The next day, Sr Mary Agnes was on the phone again, to Pat’s wife Mary, offering condolences.
The following day, Sr Mary Agnes died.
She had spent a lovely afternoon with friend Anne Kelly and the sisters had evening prayer in the lounge. After a bit of tea and some television, Sr Bernadette was walking Sr Mary Agnes to her room when she had a fall. She died at about 9.30pm with the sisters surrounding her.
The sisters later said their night prayer in Sr Mary Agnes’s bedroom.
While Sr Bernadette cared for the Mother Prioress, that didn’t stop some playful teasing.
“I’d tease her and call her darling but she took it in the spirit it was meant, with affection and respect,” Sr Bernadette said.
“It’s the practical things I will miss, like preparing her breakfast each morning; some bread and butter and vegemite with some coffee and fruit.
“She was a simple woman and would eat what you put before her.
“But she always said a bit of chocolate would fix anything.”
Requiem Mass on May 21 Archbishop Christopher celebrated the Requiem Mass for Sr Mary Agnes OCDM at the Carmelite Monastery on Thursday morning, May 21 with Apostolic Nuncio Archbishop Adolfo Tito Yllana and Bishop Max Davis. Sr Mary Agnes was buried in her choir mantle and with the vows she made during her profession into consecrated life in 1952 and the profession cross she was given at the time. |
A well-spoken nun keen for some good jokes
Two things were important to Sr Mary Agnes before she died; knowing the fate of Cardinal George Pell and the visit of the relics of St Therese.
“They were the two things keeping her alive,” said friend Anne Kelly.
“Sr Mary Agnes was captivated by the Cardinal Pell case and so pleased with the High Court decision. The next day I took in The Australian newspaper and read every article at her bedside.”
The Mother Prioress had a deep love for St Therese and was delighted to host the relics of the French saint and her parents Louis and Zelie.
A retired lawyer, Anne and husband Doug, who died in 2015, had lived in Canberra since 1980 but did not know about the Carmel until the early 1990s when her Uncle Arthur in Melbourne urged the pair to visit.
“One of the nuns at the time, Sr Tharsicius, was Uncle Arthur’s wife Betty’s niece, so sister and I were related,” Anne said.
The enterprising nuns soon put Doug and Anne to work, handing them the lucky dip stall at the Carmelite fete before the couple took over the book stall.
“It was an enormous job,” Anne chuckled. “We cleared our double garage for four months to fill it with books.”
Despite a 13-year age difference, Anne and Sr Mary Agnes had much in common including an appetite for politics. They grew up in the same area in New Zealand and shared the same elocution teacher Miss Knight.

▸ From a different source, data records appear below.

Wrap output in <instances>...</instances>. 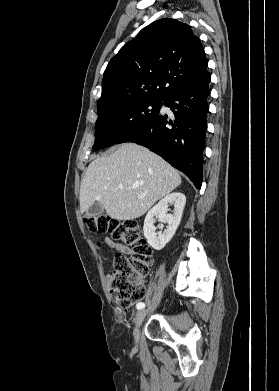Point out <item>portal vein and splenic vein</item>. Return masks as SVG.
<instances>
[{
	"mask_svg": "<svg viewBox=\"0 0 279 391\" xmlns=\"http://www.w3.org/2000/svg\"><path fill=\"white\" fill-rule=\"evenodd\" d=\"M120 189H123V186H120Z\"/></svg>",
	"mask_w": 279,
	"mask_h": 391,
	"instance_id": "obj_1",
	"label": "portal vein and splenic vein"
}]
</instances>
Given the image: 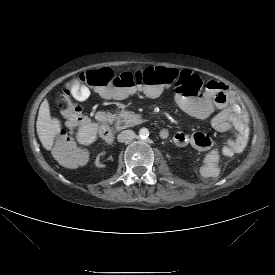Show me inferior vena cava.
Returning a JSON list of instances; mask_svg holds the SVG:
<instances>
[{"instance_id":"obj_1","label":"inferior vena cava","mask_w":275,"mask_h":275,"mask_svg":"<svg viewBox=\"0 0 275 275\" xmlns=\"http://www.w3.org/2000/svg\"><path fill=\"white\" fill-rule=\"evenodd\" d=\"M135 136V133L133 130H124L120 132V134L117 136V140L121 143L126 142L128 140H132Z\"/></svg>"}]
</instances>
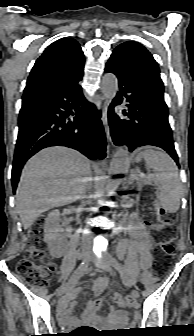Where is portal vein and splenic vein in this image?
<instances>
[{
    "instance_id": "1",
    "label": "portal vein and splenic vein",
    "mask_w": 194,
    "mask_h": 336,
    "mask_svg": "<svg viewBox=\"0 0 194 336\" xmlns=\"http://www.w3.org/2000/svg\"><path fill=\"white\" fill-rule=\"evenodd\" d=\"M149 176H151V175H149ZM139 177H140V178H144V177H146V175H145L144 173H140V174H139Z\"/></svg>"
}]
</instances>
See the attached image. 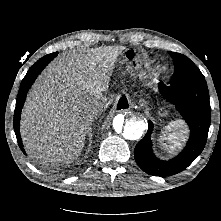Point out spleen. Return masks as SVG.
Returning <instances> with one entry per match:
<instances>
[{
    "instance_id": "obj_1",
    "label": "spleen",
    "mask_w": 221,
    "mask_h": 221,
    "mask_svg": "<svg viewBox=\"0 0 221 221\" xmlns=\"http://www.w3.org/2000/svg\"><path fill=\"white\" fill-rule=\"evenodd\" d=\"M183 125V121L176 120L167 126L166 131L161 136L162 141H167V143H162L165 149L172 152L178 146H180L181 141L184 140L185 128Z\"/></svg>"
}]
</instances>
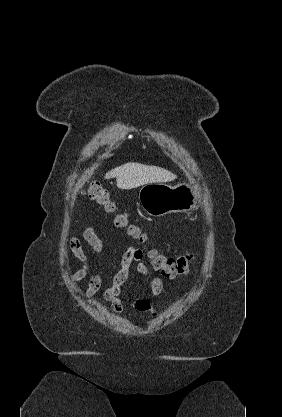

“We were both educated by the Mercy nuns in Auckland; Sr Mary Agnes at St Leo’s in Devonport and I was at St Mary’s in Ponsonby,” Anne said.
“One day Sr Mary Agnes recited an Elizabeth Barrett Browning poem the way Miss Knight would have taught us, emphasizing the right words. It was very funny.
“Lately I had been reading her poetry but she wanted something light and asked for some good jokes. She was a lot of fun.”
Beautiful reminder of a life well lived.